*TASK REQUIREMENTS*
Every line from the one with "長久以來，中國和日本是美債的兩大海外持有者。但這個格局" to the one with "出於分散儲備和地緣政治的考量，中", including those two, is to be copied exactly; all other lines of the entries below are left out.

***** SUPPLIED MATERIAL

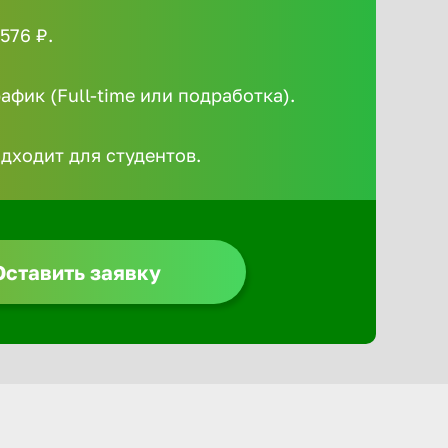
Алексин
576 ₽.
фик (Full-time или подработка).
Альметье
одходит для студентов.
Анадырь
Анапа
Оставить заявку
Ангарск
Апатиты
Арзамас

**********
***** SUPPLIED MATERIAL

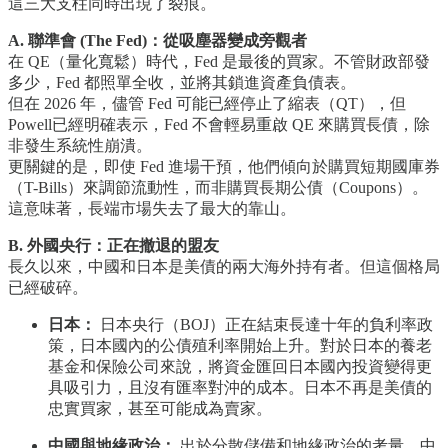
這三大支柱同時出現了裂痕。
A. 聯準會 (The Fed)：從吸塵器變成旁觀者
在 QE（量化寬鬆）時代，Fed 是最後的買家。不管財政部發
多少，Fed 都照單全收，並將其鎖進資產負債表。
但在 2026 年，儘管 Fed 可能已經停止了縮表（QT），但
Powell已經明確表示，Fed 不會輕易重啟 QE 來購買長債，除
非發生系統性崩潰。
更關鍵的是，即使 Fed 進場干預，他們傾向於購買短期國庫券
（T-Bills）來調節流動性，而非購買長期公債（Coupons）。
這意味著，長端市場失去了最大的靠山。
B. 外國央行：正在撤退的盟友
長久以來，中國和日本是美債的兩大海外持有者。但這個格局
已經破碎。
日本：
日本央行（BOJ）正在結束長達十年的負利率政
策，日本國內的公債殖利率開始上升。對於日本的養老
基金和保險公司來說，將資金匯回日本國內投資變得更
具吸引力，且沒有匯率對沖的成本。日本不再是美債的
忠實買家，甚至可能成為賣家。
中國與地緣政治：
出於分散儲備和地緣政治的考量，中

**********
***** SUPPLIED MATERIAL

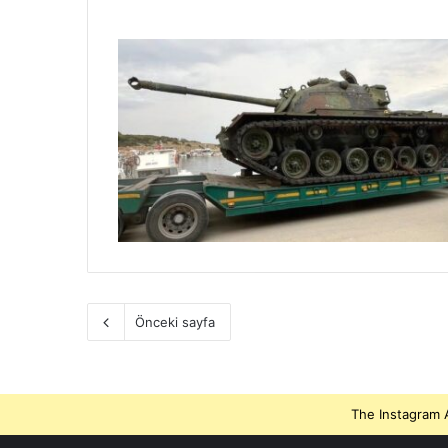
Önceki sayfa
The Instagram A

**********

*RESPONSE TO THIS EXERCISE*
長久以來，中國和日本是美債的兩大海外持有者。但這個格局
已經破碎。
日本：
日本央行（BOJ）正在結束長達十年的負利率政
策，日本國內的公債殖利率開始上升。對於日本的養老
基金和保險公司來說，將資金匯回日本國內投資變得更
具吸引力，且沒有匯率對沖的成本。日本不再是美債的
忠實買家，甚至可能成為賣家。
中國與地緣政治：
出於分散儲備和地緣政治的考量，中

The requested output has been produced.